Nanotechnology refers broadly to a field of applied science and technology whose unifying theme is the control of matter on the molecular level in scales smaller than 1 micrometre, normally 1 to 100 nanometers, and the fabrication of devices within that size range.
It is a highly multidisciplinary field, drawing from fields such as applied physics, materials science, colloidal science, device physics, supramolecular chemistry, and even mechanical and electrical engineering.
Much speculation exists as to what new science and technology may result from these lines of research.
Nanotechnology can be seen as an extension of existing sciences into the nanoscale, or as a recasting of existing sciences using a newer, more modern term.
Two main approaches are used in nanotechnology.
In the “bottom-up” approach, materials and devices are built from molecular components that assemble themselves chemically by principles of molecular recognition.
In the “top-down” approach, nano-objects are constructed from larger entities without atomic-level control.
The impetus for nanotechnology comes from a renewed interest in colloidal science, coupled with a new generation of analytical tools such as the atomic force microscope (AFM), and the scanning tunnelling microscope (STM).
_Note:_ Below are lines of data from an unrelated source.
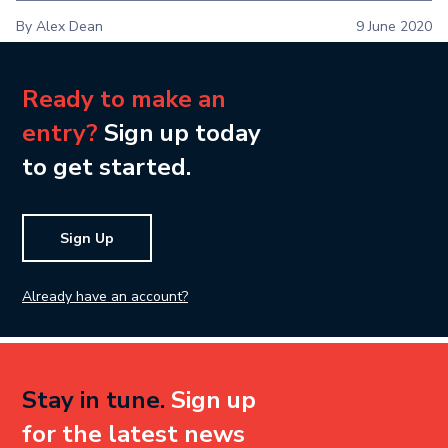
By Alex Dean
9 June 2020
Ready to make an
entry?
Sign up today
to get started.
Sign Up
Already have an account?
Stay in tune.
Sign up
for the latest news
Combined with refined processes such as electron beam lithography and molecular beam epitaxy, these instruments allow the deliberate manipulation of nanostructures and led to the observation of novel phenomena.
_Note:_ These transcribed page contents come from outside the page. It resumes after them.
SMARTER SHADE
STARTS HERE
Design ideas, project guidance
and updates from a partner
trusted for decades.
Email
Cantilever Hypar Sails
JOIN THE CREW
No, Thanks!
Examples of nanotechnology in modern use are the manufacture of polymers based on molecular structure, and the design of computer chip layouts based on surface science.
Despite the great promise of numerous nanotechnologies such as quantum dots and nanotubes, real commercial applications have mainly used the advantages of colloidal nanoparticles in bulk forms, such as suntan lotion, cosmetics, protective coatings, and stain-resistant clothing.
Modern synthetic chemistry has reached the point where it is possible to prepare small molecules to almost any structure.
These methods are used today to produce a wide variety of useful chemicals such as pharmaceuticals or commercial polymers.
This ability raises the question of extending this kind of control to the next-larger level, seeking methods to assemble these single molecules into supramolecular assemblies consisting of many molecules arranged in a well-defined manner.
These approaches utilize the concepts of molecular self-assembly and/or supramolecular chemistry to automatically arrange themselves into some useful conformation through a bottom-up approach.
The concept of molecular recognition is especially important: molecules can be designed so that a specific conformation or arrangement is favoured due to non-covalent intermolecular forces.
The Watson-Crick base-pairing rules are a direct result of this, as is the specificity of an enzyme being targeted to a single substrate, or the specific folding of the protein itself.
Thus, two or more components can be designed to be complementary and mutually attractive so that they make a more complex and useful whole.